*PROBLEM DESCRIPTION*. The expected answer is the data below, retyped exactly.

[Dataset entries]

########################################

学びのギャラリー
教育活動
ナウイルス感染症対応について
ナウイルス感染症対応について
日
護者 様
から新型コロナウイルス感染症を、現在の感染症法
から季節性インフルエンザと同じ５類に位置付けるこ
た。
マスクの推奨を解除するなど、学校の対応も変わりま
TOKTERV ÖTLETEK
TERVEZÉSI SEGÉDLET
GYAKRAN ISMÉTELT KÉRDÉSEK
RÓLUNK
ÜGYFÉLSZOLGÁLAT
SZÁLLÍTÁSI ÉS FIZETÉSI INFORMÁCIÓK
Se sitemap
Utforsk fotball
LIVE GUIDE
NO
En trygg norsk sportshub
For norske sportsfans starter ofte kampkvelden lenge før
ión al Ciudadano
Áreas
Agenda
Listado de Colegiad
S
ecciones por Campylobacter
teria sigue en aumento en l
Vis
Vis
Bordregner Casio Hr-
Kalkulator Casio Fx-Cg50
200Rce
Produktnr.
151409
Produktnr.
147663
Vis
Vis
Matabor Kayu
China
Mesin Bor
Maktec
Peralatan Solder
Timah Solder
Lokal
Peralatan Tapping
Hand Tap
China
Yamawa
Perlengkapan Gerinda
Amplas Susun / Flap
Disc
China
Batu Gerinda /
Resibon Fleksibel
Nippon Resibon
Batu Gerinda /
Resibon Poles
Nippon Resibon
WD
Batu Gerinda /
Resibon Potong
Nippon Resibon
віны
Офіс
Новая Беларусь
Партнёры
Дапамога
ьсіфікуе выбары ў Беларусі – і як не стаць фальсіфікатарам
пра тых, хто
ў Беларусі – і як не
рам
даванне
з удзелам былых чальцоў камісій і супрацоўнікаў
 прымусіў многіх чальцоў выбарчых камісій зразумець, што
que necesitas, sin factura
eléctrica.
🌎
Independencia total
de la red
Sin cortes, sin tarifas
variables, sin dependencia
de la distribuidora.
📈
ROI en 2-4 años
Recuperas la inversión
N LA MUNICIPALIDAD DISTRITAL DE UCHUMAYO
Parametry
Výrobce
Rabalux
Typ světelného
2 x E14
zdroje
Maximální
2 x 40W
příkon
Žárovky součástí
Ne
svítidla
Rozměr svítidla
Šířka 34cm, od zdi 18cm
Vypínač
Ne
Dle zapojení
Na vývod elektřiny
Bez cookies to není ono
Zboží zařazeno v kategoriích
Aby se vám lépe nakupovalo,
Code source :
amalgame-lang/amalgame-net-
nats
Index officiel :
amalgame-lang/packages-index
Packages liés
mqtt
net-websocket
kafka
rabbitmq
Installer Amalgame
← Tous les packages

########################################

*EXERCISE RESULT*.
学びのギャラリー
教育活動
ナウイルス感染症対応について
ナウイルス感染症対応について
日
護者 様
から新型コロナウイルス感染症を、現在の感染症法
から季節性インフルエンザと同じ５類に位置付けるこ
た。
マスクの推奨を解除するなど、学校の対応も変わりま
TOKTERV ÖTLETEK
TERVEZÉSI SEGÉDLET
GYAKRAN ISMÉTELT KÉRDÉSEK
RÓLUNK
ÜGYFÉLSZOLGÁLAT
SZÁLLÍTÁSI ÉS FIZETÉSI INFORMÁCIÓK
Se sitemap
Utforsk fotball
LIVE GUIDE
NO
En trygg norsk sportshub
For norske sportsfans starter ofte kampkvelden lenge før
ión al Ciudadano
Áreas
Agenda
Listado de Colegiad
S
ecciones por Campylobacter
teria sigue en aumento en l
Vis
Vis
Bordregner Casio Hr-
Kalkulator Casio Fx-Cg50
200Rce
Produktnr.
151409
Produktnr.
147663
Vis
Vis
Matabor Kayu
China
Mesin Bor
Maktec
Peralatan Solder
Timah Solder
Lokal
Peralatan Tapping
Hand Tap
China
Yamawa
Perlengkapan Gerinda
Amplas Susun / Flap
Disc
China
Batu Gerinda /
Resibon Fleksibel
Nippon Resibon
Batu Gerinda /
Resibon Poles
Nippon Resibon
WD
Batu Gerinda /
Resibon Potong
Nippon Resibon
віны
Офіс
Новая Беларусь
Партнёры
Дапамога
ьсіфікуе выбары ў Беларусі – і як не стаць фальсіфікатарам
пра тых, хто
ў Беларусі – і як не
рам
даванне
з удзелам былых чальцоў камісій і супрацоўнікаў
 прымусіў многіх чальцоў выбарчых камісій зразумець, што
que necesitas, sin factura
eléctrica.
🌎
Independencia total
de la red
Sin cortes, sin tarifas
variables, sin dependencia
de la distribuidora.
📈
ROI en 2-4 años
Recuperas la inversión
N LA MUNICIPALIDAD DISTRITAL DE UCHUMAYO
Parametry
Výrobce
Rabalux
Typ světelného
2 x E14
zdroje
Maximální
2 x 40W
příkon
Žárovky součástí
Ne
svítidla
Rozměr svítidla
Šířka 34cm, od zdi 18cm
Vypínač
Ne
Dle zapojení
Na vývod elektřiny
Bez cookies to není ono
Zboží zařazeno v kategoriích
Aby se vám lépe nakupovalo,
Code source :
amalgame-lang/amalgame-net-
nats
Index officiel :
amalgame-lang/packages-index
Packages liés
mqtt
net-websocket
kafka
rabbitmq
Installer Amalgame
← Tous les packages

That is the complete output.